Task prompt >> Once the pictures have been excluded, set down each remaining entry word for word.

━━━━━ Input material

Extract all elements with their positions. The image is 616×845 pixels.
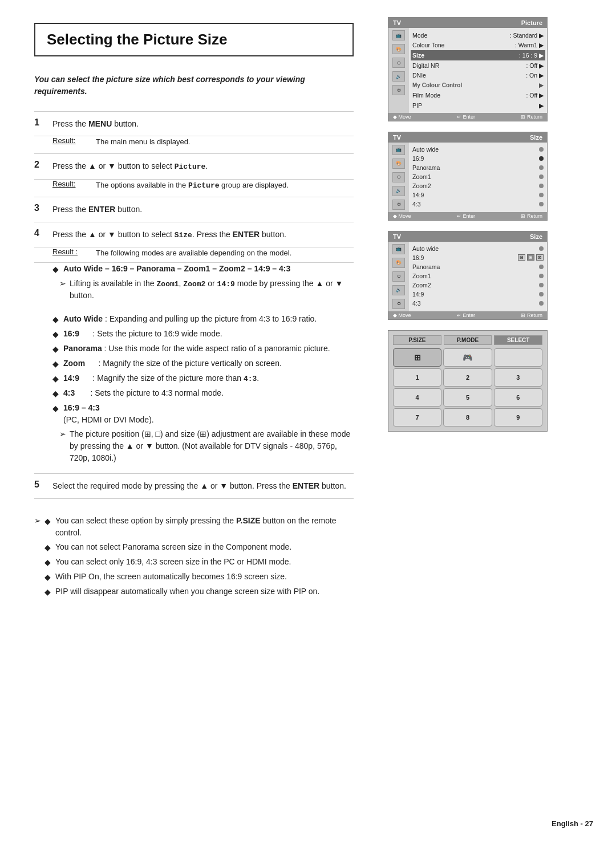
tv-icons-2: 📺 🎨 ⊙ 🔊 ⚙	[388, 143, 409, 212]
main-content: Selecting the Picture Size You can selec…	[0, 0, 376, 845]
step-5-content: Select the required mode by pressing the…	[48, 474, 354, 498]
size2-row-zoom2: Zoom2	[412, 281, 544, 290]
tv-widget-1-title: Picture	[521, 19, 542, 26]
step-4-row: 4 Press the ▲ or ▼ button to select Size…	[34, 222, 354, 247]
dot-43	[539, 202, 544, 206]
step-1-row: 1 Press the MENU button.	[34, 112, 354, 136]
step-5-row: 5 Select the required mode by pressing t…	[34, 474, 354, 498]
step-4-num: 4	[34, 222, 48, 247]
step-2-content: Press the ▲ or ▼ button to select Pictur…	[48, 153, 354, 179]
title-box: Selecting the Picture Size	[34, 23, 354, 56]
psize-btn-3[interactable]: 3	[494, 368, 542, 387]
size2-row-149: 14:9	[412, 290, 544, 299]
psize-btn-6[interactable]: 6	[494, 388, 542, 407]
tv-menu-3: Auto wide 16:9 ⊟ ⊞ ⊠ Panorama	[409, 242, 547, 311]
step4-item-149: ◆ 14:9 : Magnify the size of the picture…	[52, 372, 354, 385]
psize-btn-remote[interactable]: 🎮	[443, 348, 492, 367]
note-2: ◆ You can not select Panorama screen siz…	[44, 541, 354, 554]
step-2-row: 2 Press the ▲ or ▼ button to select Pict…	[34, 153, 354, 179]
tv-icon-3-4: 🔊	[392, 285, 405, 295]
dot2-149	[539, 292, 544, 296]
tv-row-dnie: DNIe: On ▶	[412, 71, 544, 81]
tv-widget-2-footer: ◆ Move ↵ Enter ⊞ Return	[388, 212, 547, 220]
step-3-keyword: ENTER	[88, 205, 115, 214]
step4-arrow-1: ➢ Lifting is available in the Zoom1, Zoo…	[59, 278, 354, 302]
step4-item-zoom: ◆ Zoom : Magnify the size of the picture…	[52, 358, 354, 370]
psize-row-123: 1 2 3	[393, 368, 542, 387]
psize-row-789: 7 8 9	[393, 408, 542, 426]
footer-return-2: ⊞ Return	[521, 213, 542, 219]
dot2-43	[539, 301, 544, 306]
tv-widget-1-footer: ◆ Move ↵ Enter ⊞ Return	[388, 113, 547, 121]
note-psize: ➢ ◆ You can select these option by simpl…	[34, 515, 354, 600]
tv-icon-3-2: 🎨	[392, 258, 405, 268]
page-footer: English - 27	[552, 819, 593, 828]
tv-icon-4: 🔊	[392, 71, 405, 82]
step-2-result-row: Result: The options available in the Pic…	[34, 179, 354, 197]
step-4-content: Press the ▲ or ▼ button to select Size. …	[48, 222, 354, 247]
tv-icon-2: 🎨	[392, 44, 405, 54]
psize-btn-expand[interactable]: ⊞	[393, 348, 441, 367]
step-3-num: 3	[34, 197, 48, 222]
psize-widget: P.SIZE P.MODE SELECT ⊞ 🎮 1 2	[388, 330, 548, 432]
dot-autowide	[539, 147, 544, 152]
size-row-149: 14:9	[412, 190, 544, 200]
dot2-autowide	[539, 246, 544, 251]
psize-header-select: SELECT	[494, 335, 542, 345]
size-row-169: 16:9	[412, 154, 544, 163]
footer-enter-3: ↵ Enter	[457, 312, 475, 318]
note-3: ◆ You can select only 16:9, 4:3 screen s…	[44, 556, 354, 568]
psize-grid: ⊞ 🎮 1 2 3 4 5 6	[393, 348, 542, 426]
step-2-num: 2	[34, 153, 48, 179]
tv-icon-2-2: 🎨	[392, 159, 405, 169]
step-1-result-text: The main menu is displayed.	[96, 136, 190, 148]
note-1: ◆ You can select these option by simply …	[44, 515, 354, 539]
psize-btn-2[interactable]: 2	[443, 368, 492, 387]
page-container: Selecting the Picture Size You can selec…	[0, 0, 616, 845]
tv-row-colourtone: Colour Tone: Warm1 ▶	[412, 40, 544, 51]
tv-widget-3-label: TV	[393, 233, 401, 240]
sidebar: TV Picture 📺 🎨 ⊙ 🔊 ⚙ Mode: Standard ▶ Co…	[376, 0, 570, 845]
size2-row-panorama: Panorama	[412, 262, 544, 271]
step4-item-panorama: ◆ Panorama : Use this mode for the wide …	[52, 343, 354, 355]
note-4: ◆ With PIP On, the screen automatically …	[44, 571, 354, 583]
psize-btn-4[interactable]: 4	[393, 388, 441, 407]
note-5: ◆ PIP will disappear automatically when …	[44, 586, 354, 598]
step4-item-autowid: ◆ Auto Wide : Expanding and pulling up t…	[52, 313, 354, 326]
dot-panorama	[539, 165, 544, 170]
step-2-keyword: Picture	[175, 162, 206, 171]
size-row-panorama: Panorama	[412, 163, 544, 172]
dot-zoom2	[539, 184, 544, 188]
tv-widget-3-footer: ◆ Move ↵ Enter ⊞ Return	[388, 311, 547, 319]
dot2-panorama	[539, 265, 544, 269]
psize-row-icons: ⊞ 🎮	[393, 348, 542, 367]
step-5-num: 5	[34, 474, 48, 498]
size-row-43: 4:3	[412, 200, 544, 209]
step-1-result-label: Result:	[52, 136, 87, 148]
step4-bullet-1: ◆ Auto Wide – 16:9 – Panorama – Zoom1 – …	[52, 263, 354, 275]
size2-row-169: 16:9 ⊟ ⊞ ⊠	[412, 253, 544, 262]
tv-row-size: Size: 16 : 9 ▶	[411, 50, 545, 60]
tv-row-mycolour: My Colour Control▶	[412, 80, 544, 90]
tv-widget-size-1: TV Size 📺 🎨 ⊙ 🔊 ⚙ Auto wide 16:9	[388, 132, 548, 221]
page-title: Selecting the Picture Size	[47, 31, 227, 48]
psize-btn-5[interactable]: 5	[443, 388, 492, 407]
size-row-zoom1: Zoom1	[412, 172, 544, 181]
step-4-result-row: Result : The following modes are availab…	[34, 247, 354, 263]
size-row-autowide: Auto wide	[412, 145, 544, 154]
expand-icon: ⊞	[414, 353, 421, 362]
psize-btn-8[interactable]: 8	[443, 408, 492, 426]
step4-pc-sub: ➢ The picture position (⊞, □) and size (…	[59, 428, 354, 464]
step4-item-169: ◆ 16:9 : Sets the picture to 16:9 wide m…	[52, 328, 354, 340]
tv-icons-1: 📺 🎨 ⊙ 🔊 ⚙	[388, 28, 409, 113]
footer-text: English - 27	[552, 819, 593, 828]
psize-btn-9[interactable]: 9	[494, 408, 542, 426]
psize-header-psize: P.SIZE	[393, 335, 441, 345]
tv-menu-2: Auto wide 16:9 Panorama Zoom1 Zoom2	[409, 143, 547, 212]
tv-row-pip: PIP▶	[412, 100, 544, 111]
footer-move-1: ◆ Move	[393, 114, 411, 120]
tv-icon-2-4: 🔊	[392, 186, 405, 196]
step4-item-43: ◆ 4:3 : Sets the picture to 4:3 normal m…	[52, 387, 354, 400]
psize-btn-7[interactable]: 7	[393, 408, 441, 426]
psize-btn-1[interactable]: 1	[393, 368, 441, 387]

━━━━━━━━━━

Final answer >>
Extract all elements with their positions. The image is 616×845 pixels.
tv-icons-2: 📺 🎨 ⊙ 🔊 ⚙	[388, 143, 409, 212]
main-content: Selecting the Picture Size You can selec…	[0, 0, 376, 845]
step-5-content: Select the required mode by pressing the…	[48, 474, 354, 498]
size2-row-zoom2: Zoom2	[412, 281, 544, 290]
tv-widget-1-title: Picture	[521, 19, 542, 26]
step-4-row: 4 Press the ▲ or ▼ button to select Size…	[34, 222, 354, 247]
dot-43	[539, 202, 544, 206]
step-1-row: 1 Press the MENU button.	[34, 112, 354, 136]
step-5-row: 5 Select the required mode by pressing t…	[34, 474, 354, 498]
step-4-num: 4	[34, 222, 48, 247]
step-2-content: Press the ▲ or ▼ button to select Pictur…	[48, 153, 354, 179]
title-box: Selecting the Picture Size	[34, 23, 354, 56]
psize-btn-3[interactable]: 3	[494, 368, 542, 387]
size2-row-149: 14:9	[412, 290, 544, 299]
psize-btn-6[interactable]: 6	[494, 388, 542, 407]
tv-menu-3: Auto wide 16:9 ⊟ ⊞ ⊠ Panorama	[409, 242, 547, 311]
step4-item-149: ◆ 14:9 : Magnify the size of the picture…	[52, 372, 354, 385]
psize-btn-remote[interactable]: 🎮	[443, 348, 492, 367]
note-2: ◆ You can not select Panorama screen siz…	[44, 541, 354, 554]
step-2-row: 2 Press the ▲ or ▼ button to select Pict…	[34, 153, 354, 179]
tv-icon-3-4: 🔊	[392, 285, 405, 295]
dot2-149	[539, 292, 544, 296]
tv-row-dnie: DNIe: On ▶	[412, 71, 544, 81]
tv-widget-2-footer: ◆ Move ↵ Enter ⊞ Return	[388, 212, 547, 220]
step-3-keyword: ENTER	[88, 205, 115, 214]
step4-arrow-1: ➢ Lifting is available in the Zoom1, Zoo…	[59, 278, 354, 302]
step4-item-zoom: ◆ Zoom : Magnify the size of the picture…	[52, 358, 354, 370]
psize-row-123: 1 2 3	[393, 368, 542, 387]
psize-row-789: 7 8 9	[393, 408, 542, 426]
footer-return-2: ⊞ Return	[521, 213, 542, 219]
dot2-43	[539, 301, 544, 306]
tv-widget-1-footer: ◆ Move ↵ Enter ⊞ Return	[388, 113, 547, 121]
note-psize: ➢ ◆ You can select these option by simpl…	[34, 515, 354, 600]
tv-icon-3-2: 🎨	[392, 258, 405, 268]
page-footer: English - 27	[552, 819, 593, 828]
tv-icon-4: 🔊	[392, 71, 405, 82]
step-2-result-row: Result: The options available in the Pic…	[34, 179, 354, 197]
step-4-content: Press the ▲ or ▼ button to select Size. …	[48, 222, 354, 247]
tv-icon-2: 🎨	[392, 44, 405, 54]
psize-btn-expand[interactable]: ⊞	[393, 348, 441, 367]
step-3-num: 3	[34, 197, 48, 222]
psize-widget: P.SIZE P.MODE SELECT ⊞ 🎮 1 2	[388, 330, 548, 432]
dot-autowide	[539, 147, 544, 152]
size-row-149: 14:9	[412, 190, 544, 200]
dot2-autowide	[539, 246, 544, 251]
psize-header-select: SELECT	[494, 335, 542, 345]
size-row-169: 16:9	[412, 154, 544, 163]
footer-enter-3: ↵ Enter	[457, 312, 475, 318]
note-3: ◆ You can select only 16:9, 4:3 screen s…	[44, 556, 354, 568]
psize-grid: ⊞ 🎮 1 2 3 4 5 6	[393, 348, 542, 426]
step-2-num: 2	[34, 153, 48, 179]
tv-icon-2-2: 🎨	[392, 159, 405, 169]
step-1-result-text: The main menu is displayed.	[96, 136, 190, 148]
note-1: ◆ You can select these option by simply …	[44, 515, 354, 539]
psize-btn-2[interactable]: 2	[443, 368, 492, 387]
page-container: Selecting the Picture Size You can selec…	[0, 0, 616, 845]
tv-row-colourtone: Colour Tone: Warm1 ▶	[412, 40, 544, 51]
tv-widget-3-label: TV	[393, 233, 401, 240]
sidebar: TV Picture 📺 🎨 ⊙ 🔊 ⚙ Mode: Standard ▶ Co…	[376, 0, 570, 845]
size2-row-panorama: Panorama	[412, 262, 544, 271]
step4-item-panorama: ◆ Panorama : Use this mode for the wide …	[52, 343, 354, 355]
note-4: ◆ With PIP On, the screen automatically …	[44, 571, 354, 583]
psize-btn-4[interactable]: 4	[393, 388, 441, 407]
note-5: ◆ PIP will disappear automatically when …	[44, 586, 354, 598]
step4-item-autowid: ◆ Auto Wide : Expanding and pulling up t…	[52, 313, 354, 326]
dot-panorama	[539, 165, 544, 170]
step-2-keyword: Picture	[175, 162, 206, 171]
size-row-panorama: Panorama	[412, 163, 544, 172]
dot-zoom2	[539, 184, 544, 188]
tv-widget-3-footer: ◆ Move ↵ Enter ⊞ Return	[388, 311, 547, 319]
dot2-panorama	[539, 265, 544, 269]
psize-row-icons: ⊞ 🎮	[393, 348, 542, 367]
step-5-num: 5	[34, 474, 48, 498]
size-row-43: 4:3	[412, 200, 544, 209]
step-1-result-label: Result:	[52, 136, 87, 148]
step4-bullet-1: ◆ Auto Wide – 16:9 – Panorama – Zoom1 – …	[52, 263, 354, 275]
size2-row-169: 16:9 ⊟ ⊞ ⊠	[412, 253, 544, 262]
tv-row-size: Size: 16 : 9 ▶	[411, 50, 545, 60]
tv-row-mycolour: My Colour Control▶	[412, 80, 544, 90]
tv-widget-size-1: TV Size 📺 🎨 ⊙ 🔊 ⚙ Auto wide 16:9	[388, 132, 548, 221]
page-title: Selecting the Picture Size	[47, 31, 227, 48]
psize-btn-5[interactable]: 5	[443, 388, 492, 407]
size-row-zoom1: Zoom1	[412, 172, 544, 181]
step-4-result-row: Result : The following modes are availab…	[34, 247, 354, 263]
size-row-autowide: Auto wide	[412, 145, 544, 154]
expand-icon: ⊞	[414, 353, 421, 362]
psize-btn-8[interactable]: 8	[443, 408, 492, 426]
step4-pc-sub: ➢ The picture position (⊞, □) and size (…	[59, 428, 354, 464]
step4-item-169: ◆ 16:9 : Sets the picture to 16:9 wide m…	[52, 328, 354, 340]
tv-icons-1: 📺 🎨 ⊙ 🔊 ⚙	[388, 28, 409, 113]
footer-text: English - 27	[552, 819, 593, 828]
psize-btn-9[interactable]: 9	[494, 408, 542, 426]
psize-header-psize: P.SIZE	[393, 335, 441, 345]
tv-menu-2: Auto wide 16:9 Panorama Zoom1 Zoom2	[409, 143, 547, 212]
tv-row-pip: PIP▶	[412, 100, 544, 111]
footer-move-1: ◆ Move	[393, 114, 411, 120]
tv-icon-2-4: 🔊	[392, 186, 405, 196]
step4-item-43: ◆ 4:3 : Sets the picture to 4:3 normal m…	[52, 387, 354, 400]
psize-btn-7[interactable]: 7	[393, 408, 441, 426]
psize-btn-1[interactable]: 1	[393, 368, 441, 387]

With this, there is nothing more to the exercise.